Dalam kegiatan tersebut, DKUKMPP menyediakan 18 jenis barang kebutuhan harian, di antaranya:

  • Gula

  • Garam

  • Ajinomoto & Masako Ayam

  • Kopi Kapten

  • Mama Lemon

  • Sabun Daia (Clean, Floral, Lemon, Putih)

  • Susu Dairy Milk

  • Tepung Gatot Kaca

  • Tepung Segitiga Biru

  • Teh Sariwangi

  • Sirup DHT & ABC

  • Beras 5 kg

  • Minyak Goreng

Seluruh barang dijual dengan harga di bawah standar pasar wilayah Sembakung.

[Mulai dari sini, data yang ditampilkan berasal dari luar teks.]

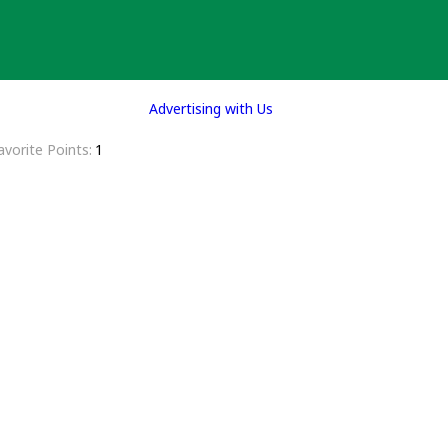
Advertising with Us
avorite Points
1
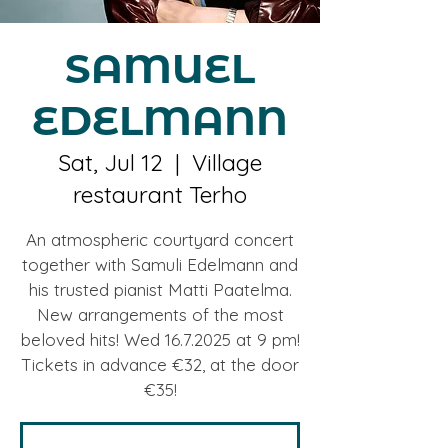
SAMUEL
EDELMANN
Sat, Jul 12
  |  
Village
restaurant Terho
An atmospheric courtyard concert
together with Samuli Edelmann and
his trusted pianist Matti Paatelma.
New arrangements of the most
beloved hits! Wed 16.7.2025 at 9 pm!
Tickets in advance €32, at the door
€35!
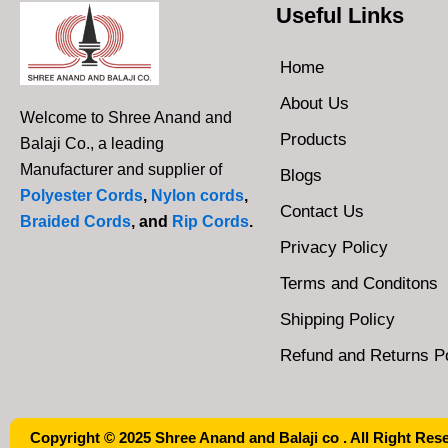
Useful Links
Home
About Us
Welcome to Shree Anand and
Products
Balaji Co., a leading
Manufacturer and supplier of
Blogs
Polyester Cords
,
Nylon cords
,
Contact Us
Braided Cords
, and
Rip Cords
.
Privacy Policy
Terms and Conditons
Shipping Policy
Refund and Returns Po
Copyright © 2025 Shree Anand and Balaji co . All Right Res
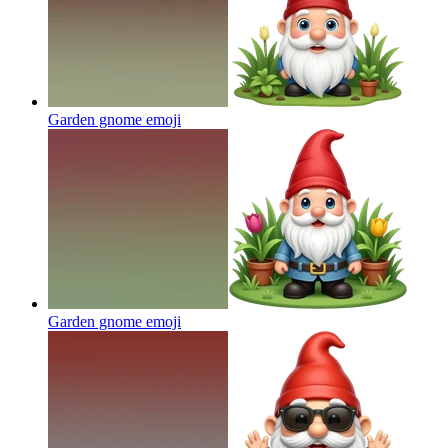
Garden gnome
emoji
Garden gnome
emoji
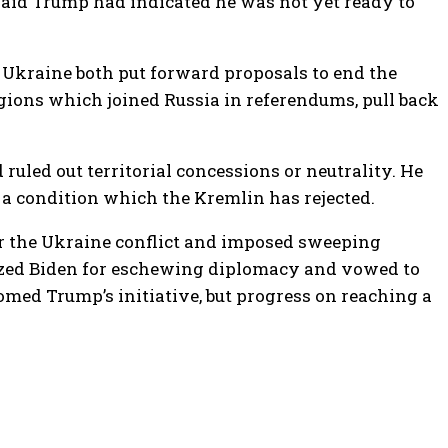
said Trump had indicated he was not yet ready to
nd Ukraine both put forward proposals to end the
regions which joined Russia in referendums, pull back
uled out territorial concessions or neutrality. He
 – a condition which the Kremlin has rejected.
r the Ukraine conflict and imposed sweeping
cized Biden for eschewing diplomacy and vowed to
med Trump’s initiative, but progress on reaching a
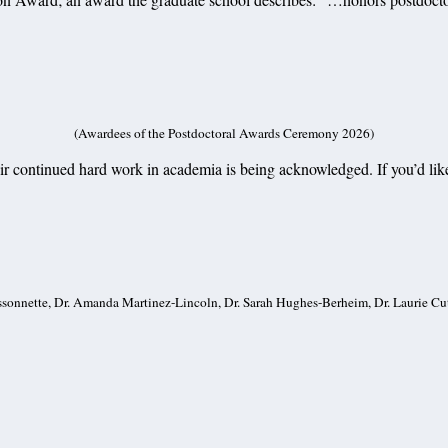
(Awardees of the Postdoctoral Awards Ceremony 2026)
eir continued hard work in academia is being acknowledged. If you’d like
Bissonnette, Dr. Amanda Martinez-Lincoln, Dr. Sarah Hughes-Berheim, Dr. Laurie Cu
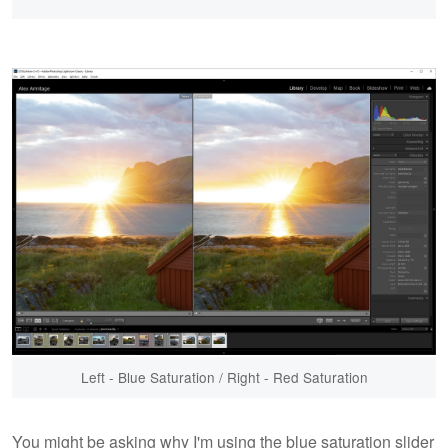
Left - Blue Saturation / Right - Red Saturation
You might be asking why I'm using the blue saturation slider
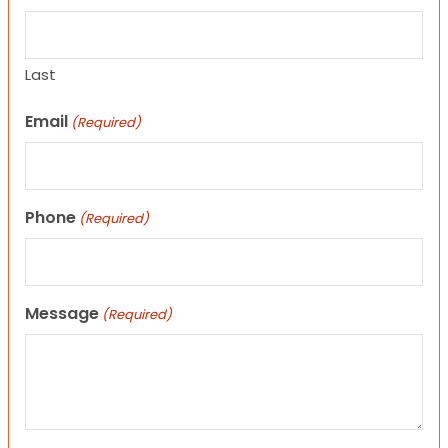
Last
Email
(Required)
Phone
(Required)
Message
(Required)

Rahman berharap program pasar murah dapat terus digelar secara berkelanjutan di berbagai kecamatan. “Ini bagian dari langkah pemerintah menjaga stabilitas harga sekaligus membantu meningkatkan kesejahteraan masyarakat,” ujarnya.

Pemerintah Kecamatan Sembakung menyambut baik kegiatan ini. Menurut perwakilan kecamatan, pasar murah sangat membantu masyarakat yang terdampak kenaikan harga kebutuhan pokok.

“Kami dari pemerintah kecamatan tentu sangat mendukung. Kegiatan ini benar-benar membantu masyarakat, terutama yang berpenghasilan menengah ke bawah,” ujarnya.

Ia berharap kegiatan ini dapat memberikan dampak nyata sesuai tujuan utama program, yaitu menekan inflasi dan menjaga daya beli masyarakat perbatasan.

“Semoga pasar murah seperti ini terus menyentuh langsung masyarakat dan menjadi solusi nyata bagi kebutuhan sehari-hari,” pungkasnya.